I received the site-specific NPI number for the cardiologist, scanned and emailed the back and front of my insurance card, got pre-approval from his office. The consultation was halted ten minutes in and I was informed that my insurance would not cover the visit.   When I arrived at the nearby ‘physical therapy facility’ Empire had referred me to, it was a nursing home. They offer PT, but only to residents.

The circuit of government agencies I have contacted in vain came full circle with the “consumer help line” the NYS Department of Financial Services Fraud Unit investigator had me call, which I immediately recognized as the very first number I’d called.   Here is a summary of that cul du sac:

NYS Department of Financial Services referred me initially to the US Dept of Health and Human Services which connected me to NYS Health and Human Services, although an incorrect branch of that agency, the pertinent branch apparently having been merged into the NYS Department of Financial Services which took over all functions of the former NYS Insurance Department, as well as the NYS Banking Department.

The NYS Department of Financial services, it appears, conducts all oversight of health insurance, as well as all fraud investigations related to consumer fraud against insurance companies, and complaints about the practices of banks and brokers. Everything but, according to John Marconi, a fraud investigator there, apparent fraud committed by insurance companies against mandated health-care “consumers” in New York State.

My political and legal conclusions are beside the point.
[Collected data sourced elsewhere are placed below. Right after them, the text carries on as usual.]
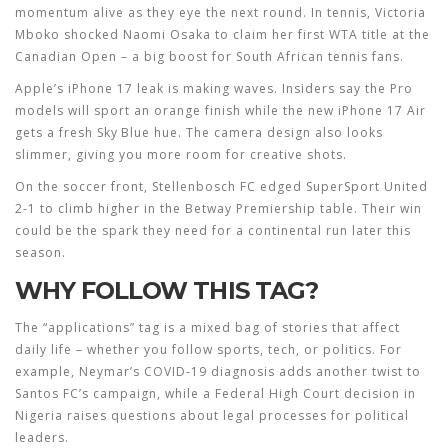
momentum alive as they eye the next round. In tennis, Victoria
Mboko shocked Naomi Osaka to claim her first WTA title at the
Canadian Open – a big boost for South African tennis fans.
Apple’s iPhone 17 leak is making waves. Insiders say the Pro
models will sport an orange finish while the new iPhone 17 Air
gets a fresh Sky Blue hue. The camera design also looks
slimmer, giving you more room for creative shots.
On the soccer front, Stellenbosch FC edged SuperSport United
2‑1 to climb higher in the Betway Premiership table. Their win
could be the spark they need for a continental run later this
season.
WHY FOLLOW THIS TAG?
The “applications” tag is a mixed bag of stories that affect
daily life – whether you follow sports, tech, or politics. For
example, Neymar’s COVID‑19 diagnosis adds another twist to
Santos FC’s campaign, while a Federal High Court decision in
Nigeria raises questions about legal processes for political
leaders.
Whatever the reasons, the fact remains that in New York State in 2017, even under the PPACA, citizens whose health is menaced by private insurance company denials have no redress.  

Outside of a possible Article 78 (which government agency would you sue for relief?  The Department of Financial Services?) or a class action under a private attorney general or qui tam statute, what is a patient trying to get an appointment to see a cardiologist since August to do under the Patient Protection Act in New York State?   At minimum an ombudsperson, or a few hundred of them, would be a good start.

As I stated above, I’ve followed your career from the start and have admired your principled engagement in the fight against injustice.   To have a legal right that cannot be enforced is to have no legal right.   While certain injustice is accounted “the price of freedom”, the lack of legal recourse for denial of health care must not be allowed to stand in New York State.

I look forward to hearing from your office and stand ready to give any other details needed.